So, we all know that search engines and AI have come along way over the years with facial recognition and so on. But no matter how advanced these bots are, they can still not (at the moment anyway) view an image the way a human can view one.
So having text in an image is not ideal as search engines will still struggle to understand the content on the page and in turn not know how to rank the page. Making good use of H1, H2 and H3 (where relevant) tags and paragraph text, is the best way to ensure that your page is read, understood by search engines and ranked appropriately.

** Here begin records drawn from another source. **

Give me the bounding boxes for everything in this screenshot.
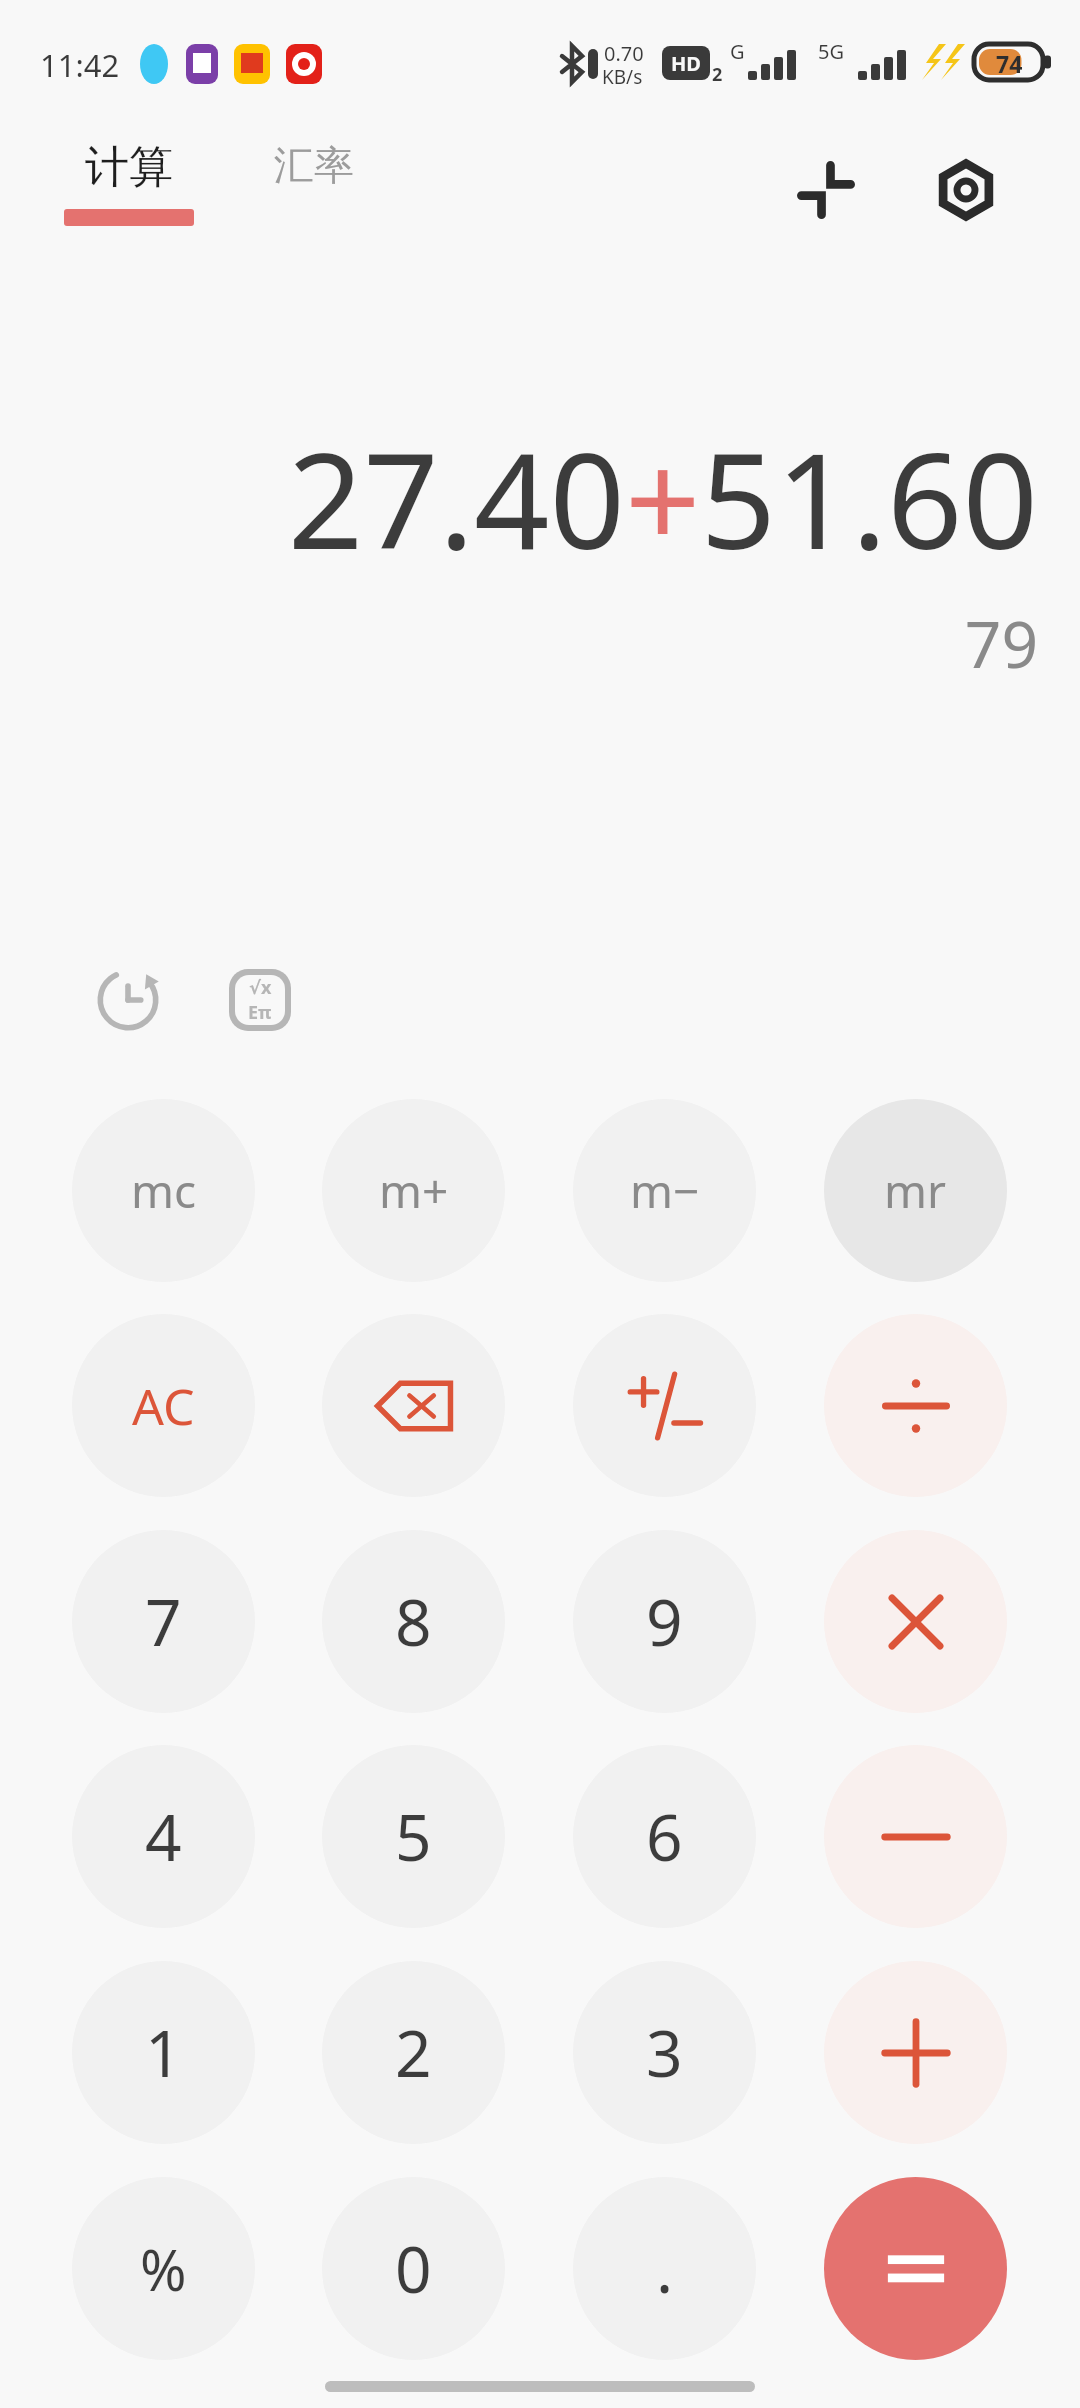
button[interactable]: Settings [916, 140, 1016, 240]
staticText: 6 [646, 1793, 683, 1880]
button[interactable]: History [80, 952, 176, 1048]
staticText: 9 [646, 1578, 683, 1665]
staticText: 计算 [85, 140, 173, 195]
staticText: 4 [145, 1793, 182, 1880]
staticText: 3 [646, 2009, 683, 2096]
button[interactable]: Plus [824, 1961, 1007, 2144]
staticText: 2 [712, 62, 723, 87]
button[interactable]: AC [72, 1314, 255, 1497]
staticText: 汇率 [274, 140, 354, 190]
staticText: HD [671, 50, 701, 77]
staticText: 8 [395, 1578, 432, 1665]
staticText: % [140, 2231, 187, 2307]
button[interactable]: Delete [322, 1314, 505, 1497]
staticText: 1 [145, 2009, 182, 2096]
button[interactable]: 3 [573, 1961, 756, 2144]
button[interactable]: 5 [322, 1745, 505, 1928]
button[interactable]: 2 [322, 1961, 505, 2144]
staticText: . [656, 2225, 674, 2312]
staticText: G [730, 38, 745, 65]
staticText: 7 [145, 1578, 182, 1665]
button[interactable]: mc [72, 1099, 255, 1282]
staticText: Eπ [248, 1000, 272, 1025]
button[interactable]: 0 [322, 2177, 505, 2360]
button[interactable]: Scientific mode [212, 952, 308, 1048]
button[interactable]: 8 [322, 1530, 505, 1713]
button[interactable]: Equals [824, 2177, 1007, 2360]
staticText: 5G [818, 38, 844, 65]
button[interactable]: 汇率 [264, 140, 364, 190]
staticText: mr [884, 1159, 947, 1222]
staticText: 2 [395, 2009, 432, 2096]
button[interactable]: 7 [72, 1530, 255, 1713]
button[interactable]: . [573, 2177, 756, 2360]
staticText: 79 [0, 600, 1038, 687]
staticText: m− [630, 1159, 700, 1222]
button[interactable]: Expand [776, 140, 876, 240]
button[interactable]: Divide [824, 1314, 1007, 1497]
button[interactable]: Multiply [824, 1530, 1007, 1713]
button[interactable]: m+ [322, 1099, 505, 1282]
staticText: 0 [395, 2225, 432, 2312]
staticText: KB/s [602, 64, 643, 90]
button[interactable]: 9 [573, 1530, 756, 1713]
button[interactable]: m− [573, 1099, 756, 1282]
staticText: 74 [996, 48, 1023, 79]
staticText: m+ [379, 1159, 449, 1222]
staticText: 0.70 [604, 40, 644, 67]
button[interactable]: 6 [573, 1745, 756, 1928]
staticText: AC [132, 1372, 195, 1440]
button[interactable]: 4 [72, 1745, 255, 1928]
button[interactable]: Plus minus [573, 1314, 756, 1497]
staticText: 27.40+51.60 [0, 408, 1038, 588]
button[interactable]: % [72, 2177, 255, 2360]
button[interactable]: 1 [72, 1961, 255, 2144]
staticText: √x [249, 975, 272, 1000]
button[interactable]: 计算 [64, 140, 194, 226]
button[interactable]: Minus [824, 1745, 1007, 1928]
staticText: 11:42 [40, 44, 120, 86]
staticText: mc [131, 1159, 197, 1222]
staticText: 5 [395, 1793, 432, 1880]
button[interactable]: mr [824, 1099, 1007, 1282]
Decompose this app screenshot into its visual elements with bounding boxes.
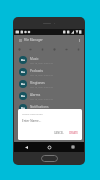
button[interactable]: Storage tab 6: [72, 44, 84, 54]
staticText: Alarms: [30, 93, 41, 97]
button[interactable]: Back: [14, 142, 38, 152]
button[interactable]: Home: [38, 142, 61, 152]
button[interactable]: Storage tab 2: [25, 44, 36, 54]
button[interactable]: Music: [14, 54, 84, 66]
button[interactable]: Storage tab 5: [60, 44, 72, 54]
staticText: Apr 18, 2021 9:20 PM: [30, 98, 53, 101]
button[interactable]: Storage tab 4: [48, 44, 60, 54]
staticText: CANCEL: [54, 131, 64, 134]
button[interactable]: CANCEL: [53, 130, 65, 135]
button[interactable]: Recent apps: [61, 142, 84, 152]
staticText: Apr 18, 2021 9:20 PM: [30, 74, 53, 77]
button[interactable]: Alarms: [14, 90, 84, 102]
button[interactable]: CREATE: [68, 130, 79, 135]
staticText: Podcasts: [30, 69, 43, 73]
staticText: CREATE: [69, 131, 78, 134]
button[interactable]: Open navigation menu: [18, 38, 22, 42]
staticText: Ringtones: [30, 81, 45, 85]
button[interactable]: Podcasts: [14, 66, 84, 78]
button[interactable]: Storage tab 3: [36, 44, 48, 54]
staticText: Apr 18, 2021 9:20 PM: [30, 86, 53, 89]
staticText: Music: [30, 57, 39, 61]
staticText: Apr 18, 2021 9:20 PM: [30, 62, 53, 65]
staticText: Create New Folder: [22, 112, 43, 115]
staticText: Enter Name...: [22, 119, 42, 123]
button[interactable]: Notifications: [14, 102, 84, 114]
button[interactable]: Ringtones: [14, 78, 84, 90]
staticText: File Manager: [24, 38, 43, 42]
button[interactable]: Storage tab 1: [14, 44, 25, 54]
staticText: Notifications: [30, 105, 49, 109]
button[interactable]: More options: [77, 38, 81, 42]
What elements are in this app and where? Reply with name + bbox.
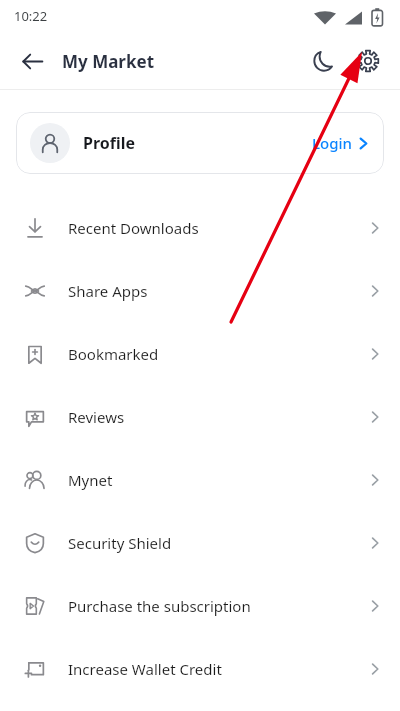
button[interactable]: Security Shield [0, 511, 400, 574]
button[interactable]: Share Apps [0, 259, 400, 322]
button[interactable]: Night mode [302, 39, 346, 83]
staticText: Purchase the subscription [68, 596, 251, 616]
button[interactable]: Increase Wallet Credit [0, 637, 400, 700]
staticText: Security Shield [68, 533, 172, 553]
staticText: Reviews [68, 407, 125, 427]
staticText: Increase Wallet Credit [68, 659, 222, 679]
staticText: Bookmarked [68, 344, 159, 364]
staticText: My Market [62, 50, 155, 73]
button[interactable]: Mynet [0, 448, 400, 511]
button[interactable]: Reviews [0, 385, 400, 448]
staticText: Mynet [68, 470, 113, 490]
button[interactable]: Recent Downloads [0, 196, 400, 259]
button[interactable]: Bookmarked [0, 322, 400, 385]
button[interactable]: Purchase the subscription [0, 574, 400, 637]
staticText: Recent Downloads [68, 218, 199, 238]
button[interactable]: Profile [16, 112, 384, 174]
staticText: Share Apps [68, 281, 148, 301]
staticText: Login [312, 133, 352, 153]
staticText: Profile [83, 132, 136, 154]
button[interactable]: Back [10, 39, 54, 83]
button[interactable]: Settings [346, 39, 390, 83]
staticText: 10:22 [14, 7, 48, 25]
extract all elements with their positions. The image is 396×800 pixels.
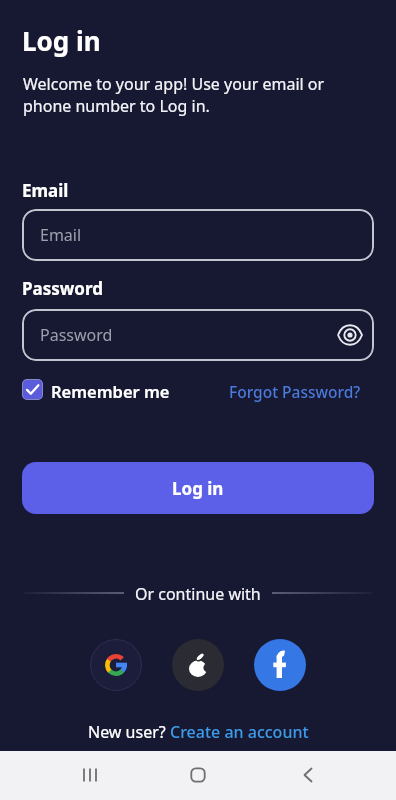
staticText: Or continue with	[135, 583, 261, 605]
staticText: Email	[22, 179, 69, 202]
button[interactable]: Create an account	[170, 721, 309, 743]
staticText: New user?	[88, 721, 170, 743]
staticText: Log in	[172, 477, 224, 500]
button[interactable]: Password	[22, 309, 374, 361]
button[interactable]	[22, 379, 43, 400]
button[interactable]	[337, 322, 363, 348]
button[interactable]: Log in	[22, 462, 374, 514]
staticText: Password	[40, 324, 113, 346]
button[interactable]	[182, 759, 214, 791]
button[interactable]	[90, 639, 142, 691]
button[interactable]	[74, 759, 106, 791]
button[interactable]: Forgot Password?	[229, 381, 361, 402]
button[interactable]	[254, 639, 306, 691]
button[interactable]	[292, 759, 324, 791]
staticText: Email	[40, 224, 82, 246]
staticText: Password	[22, 277, 103, 300]
staticText: Log in	[22, 23, 101, 58]
staticText: Welcome to your app! Use your email or p…	[23, 73, 325, 117]
staticText: Remember me	[51, 380, 170, 402]
button[interactable]	[172, 639, 224, 691]
button[interactable]: Email	[22, 209, 374, 261]
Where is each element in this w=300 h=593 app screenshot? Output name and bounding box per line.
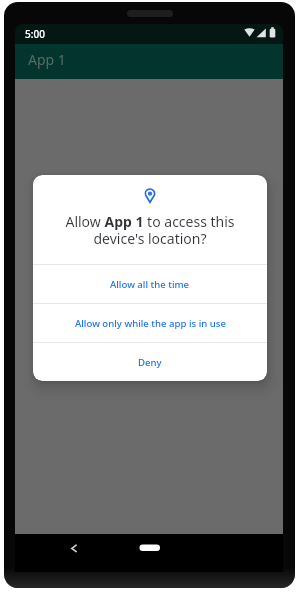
- staticText: App 1: [28, 50, 66, 69]
- button[interactable]: Deny: [33, 343, 267, 381]
- button[interactable]: Allow all the time: [33, 265, 267, 303]
- staticText: 5:00: [25, 27, 45, 41]
- staticText: Allow App 1 to access this device's loca…: [33, 212, 267, 248]
- staticText: Allow all the time: [110, 278, 190, 291]
- staticText: Allow only while the app is in use: [75, 317, 226, 330]
- staticText: Deny: [138, 356, 162, 369]
- button[interactable]: Allow only while the app is in use: [33, 304, 267, 342]
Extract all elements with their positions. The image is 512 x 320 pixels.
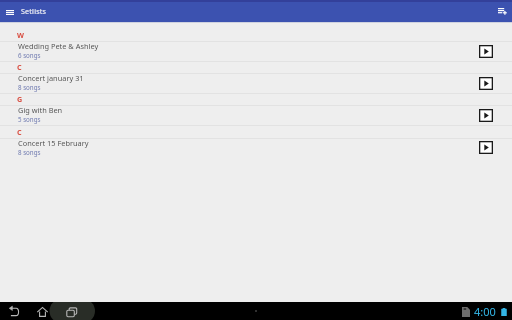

So, I am going to add (because I know some of my readers are quite technical and will pick me up on this) that Google can read text in an image using their optical character recognition (OCR) filter. But there is currently no evidence they are using this technology on website crawls. You technical people can read more about this in Google documentation here: https://developers.google.com/search/docs/advanced/guidelines/google-images
I also had a customer mention to me that his old website was very slow. He was told this was due to an image on his site. Images on a page doesn't necessarily mean a slow page speed. Page speed is a ranking factor (one of over 200) that Google and other search engines do use when ranking a webpage. Saying that, it's not a deal breaker. I'm not saying don't have text in images on your site, just don't make it the main text on the page. We still need to ensure that "real" text is actually on the page in the form of H1, H2 and H3 (where relevant) tags as well as paragraph tags.